Chapter 5. XGen Results

Location of Outputs

Every time XGen runs, its outputs are saved into a folder located within the workplace. If the user does not manually designate the workplace path, either through the program's interface or configuration file, XGen automatically saves the outputs to its default workplace path. This path is typically a folder situated beneath the Output folder of XGen. By default, on the XGen container, this folder is designated as ~/output, and on the host, the folder is usually labeled as Output/. Once the execution completes, XGen notifies the user of the output path on the screen.

Note:

By default, XGen creates a new folder in the workplace and names it using the current timestamp and the model name.

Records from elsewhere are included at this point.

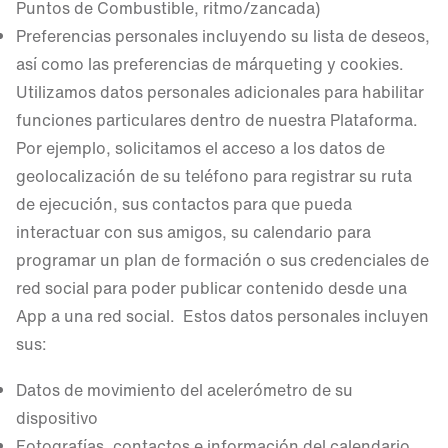
Puntos de Combustible, ritmo/zancada)
Preferencias personales incluyendo su lista de deseos,
así como las preferencias de márqueting y cookies.
Utilizamos datos personales adicionales para habilitar
funciones particulares dentro de nuestra Plataforma.
Por ejemplo, solicitamos el acceso a los datos de
geolocalización de su teléfono para registrar su ruta
de ejecución, sus contactos para que pueda
interactuar con sus amigos, su calendario para
programar un plan de formación o sus credenciales de
red social para poder publicar contenido desde una
App a una red social. Estos datos personales incluyen
sus:
Datos de movimiento del acelerómetro de su
dispositivo
Fotografías, contactos e información del calendario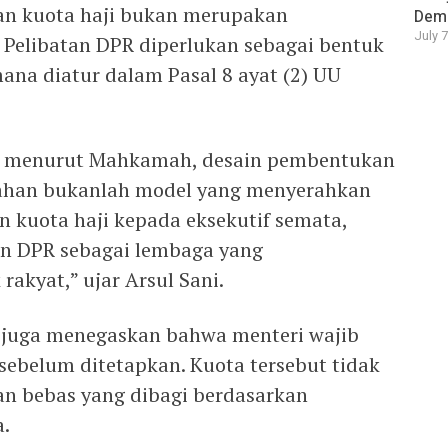
n kuota haji bukan merupakan
Demo
July 
Pelibatan DPR diperlukan sebagai bentuk
ana diatur dalam Pasal 8 ayat (2) UU
t, menurut Mahkamah, desain pembentukan
han bukanlah model yang menyerahkan
 kuota haji kepada eksekutif semata,
n DPR sebagai lembaga yang
akyat,” ujar Arsul Sani.
 juga menegaskan bahwa menteri wajib
belum ditetapkan. Kuota tersebut tidak
an bebas yang dibagi berdasarkan
.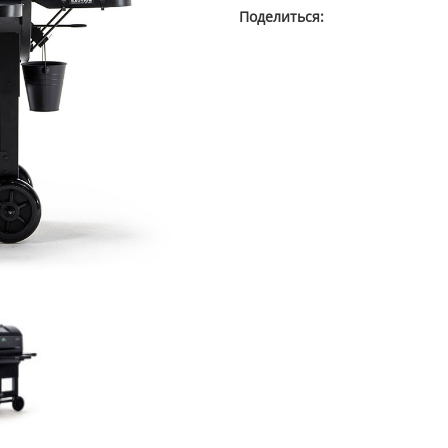
Поделиться: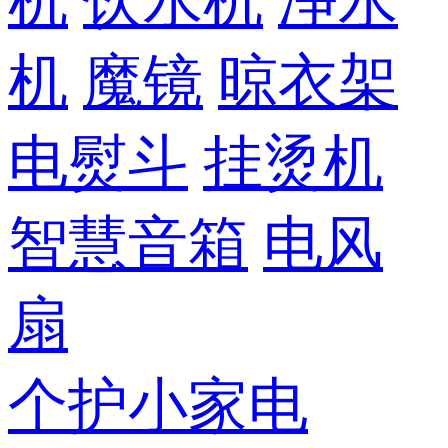
机
饮水机
净水
机
魔镜
晾衣架
电熨斗
挂烫机
智慧音箱
电风
扇
个护小家电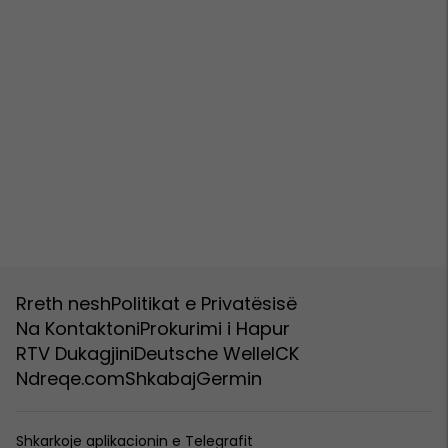
Rreth nesh
Politikat e Privatësisë
Na Kontaktoni
Prokurimi i Hapur
RTV Dukagjini
Deutsche Welle
ICK
Ndreqe.com
Shkabaj
Germin
Shkarkoje aplikacionin e Telegrafit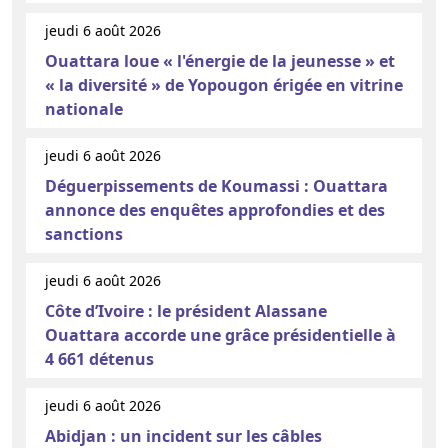
jeudi 6 août 2026
Ouattara loue « l'énergie de la jeunesse » et
« la diversité » de Yopougon érigée en vitrine
nationale
jeudi 6 août 2026
Déguerpissements de Koumassi : Ouattara
annonce des enquêtes approfondies et des
sanctions
jeudi 6 août 2026
Côte d’Ivoire : le président Alassane
Ouattara accorde une grâce présidentielle à
4 661 détenus
jeudi 6 août 2026
Abidjan : un incident sur les câbles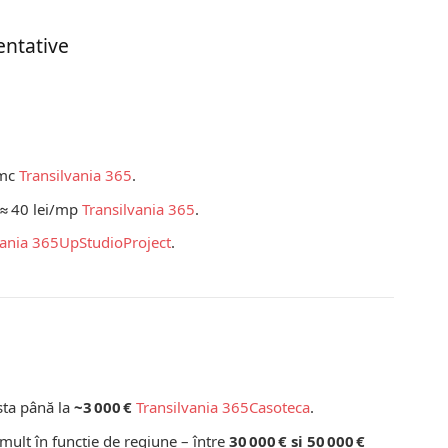
entative
.
/mc
Transilvania 365
.
 ≈ 40 lei/mp
Transilvania 365
.
vania 365
UpStudioProject
.
osta până la
~3 000 €
Transilvania 365
Casoteca
.
mult în funcție de regiune – între
30 000 € și 50 000 €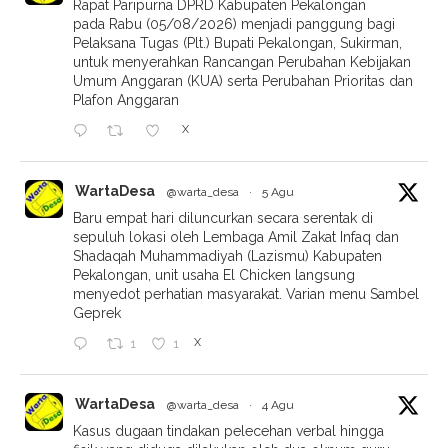
Rapat Paripurna DPRD Kabupaten Pekalongan
pada Rabu (05/08/2026) menjadi panggung bagi
Pelaksana Tugas (Plt.) Bupati Pekalongan, Sukirman,
untuk menyerahkan Rancangan Perubahan Kebijakan
Umum Anggaran (KUA) serta Perubahan Prioritas dan
Plafon Anggaran
X
WartaDesa
@warta_desa
·
5 Agu
Baru empat hari diluncurkan secara serentak di
sepuluh lokasi oleh Lembaga Amil Zakat Infaq dan
Shadaqah Muhammadiyah (Lazismu) Kabupaten
Pekalongan, unit usaha El Chicken langsung
menyedot perhatian masyarakat. Varian menu Sambel
Geprek
X
1
1
WartaDesa
@warta_desa
·
4 Agu
Kasus dugaan tindakan pelecehan verbal hingga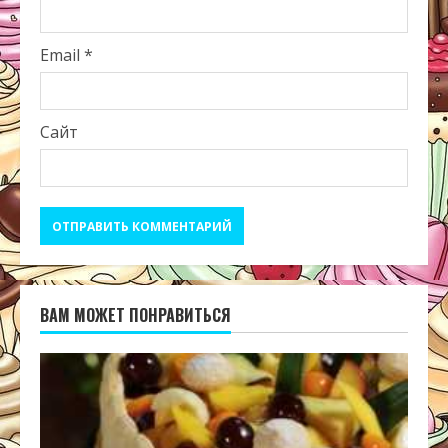
Email
*
Сайт
ВАМ МОЖЕТ ПОНРАВИТЬСЯ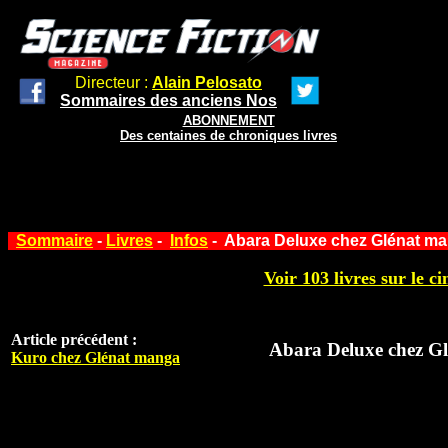
Directeur :
Alain Pelosato
Sommaires des anciens Nos
ABONNEMENT
Des centaines de chroniques livres
Sommaire
-
Livres
-
Infos
- Abara Deluxe chez Glénat m
Voir 103 livres sur le ci
Article précédent :
Abara Deluxe chez G
Kuro chez Glénat manga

For example, the default workplace folder for running a model named DigitNet_MNIST on August 15, 2023 at 3:32:25 AM would be located at ~/output/DigitNet_MNIST/20230815033225
In compatibility testing mode, the default workplace folder is located in /tmp and is automatically deleted after the test is completed.

Outputs

The essential outputs of XGen are as follows:

summarized_data.csv: The summary file contains the meta info of every run that shares the same configuration, including the performance of the models found in those runs. The essential columns of the file are as follows; some columns (e.g., power, memory size) in the file are reserved fields for future use:
- Onnx_path: the produced AI model in ONNX format
- pth_path: the produced AI model parameters (i.e., weights) in PyTorch format
- quality score: the quality score of the produced AI model
- model_size: the total number of parameters in the produced AI model
- flops: the total number of floating-point operations (FLOPs) in one inference of the produced AI model
- prune_rates: the value of the parameter prune_rate in the configuration
- global_sparsity: average sparsity (percentage of zero weights) of the entire network
- global_sparsity_prune_layer: average sparsity of the pruned layers
- device: The IDs of the selected devices
- compiled_file_path: the path that holds the final AI model and code
- latency: the latency of the model on the slowest selected device
xgen-training.log: the log file of the run. When filing a bug report, the user should include this log file in the report.
a *.onnx file: the produced AI model in ONNX format
a *.pth file: the produced AI model parameters (i.e., weights) in PyTorch format
*compiled_files folder: A folder containing the final model and code files that are ready to be integrated into mobile apps. This folder is only produced if at least one device was selected in the run. If XGen does not know the target device, it will not compile the models. Hint: Users may call XGen later to compile a previously generated model. See Using the Compiler and Testing Components Only.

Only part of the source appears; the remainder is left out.